* [Assignment]: Repeat exactly the line containing "ecently launched the" and every line after it in the entries, and nothing besides.

* [Excerpted data]:
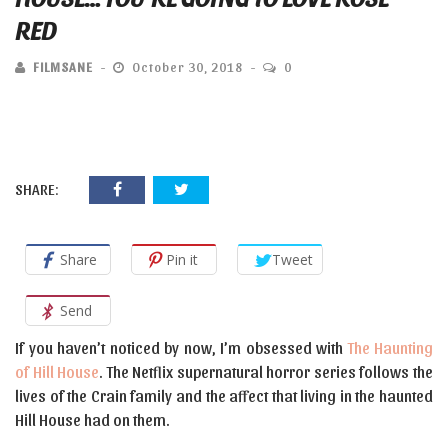
RED
FILMSANE
October 30, 2018
0
SHARE:
Share
Pin it
Tweet
Send
If you haven’t noticed by now, I’m obsessed with
The Haunting
of Hill House
. The Netflix supernatural horror series follows the
lives of the Crain family and the affect that living in the haunted
Hill House had on them.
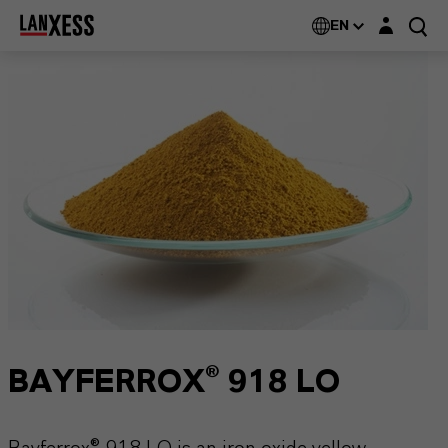
Login layer
EN
BAYFERROX® 918 LO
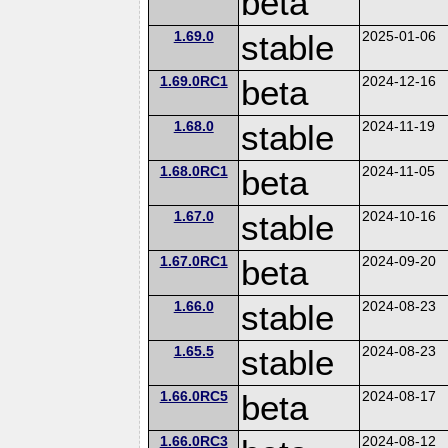
beta
1.69.0
stable
2025-01-06
1.69.0RC1
beta
2024-12-16
1.68.0
stable
2024-11-19
1.68.0RC1
beta
2024-11-05
1.67.0
stable
2024-10-16
1.67.0RC1
beta
2024-09-20
1.66.0
stable
2024-08-23
1.65.5
stable
2024-08-23
1.66.0RC5
beta
2024-08-17
1.66.0RC3
2024-08-12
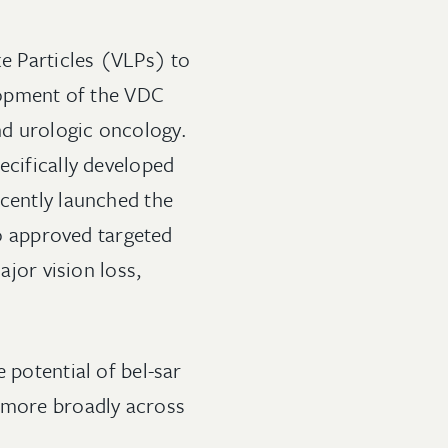
ke Particles (VLPs) to
elopment of the VDC
nd urologic oncology.
ecifically developed
ecently launched the
no approved targeted
ajor vision loss,
 potential of bel-sar
d more broadly across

* [Solved problem]:
ecently launched the
no approved targeted
ajor vision loss,
 potential of bel-sar
d more broadly across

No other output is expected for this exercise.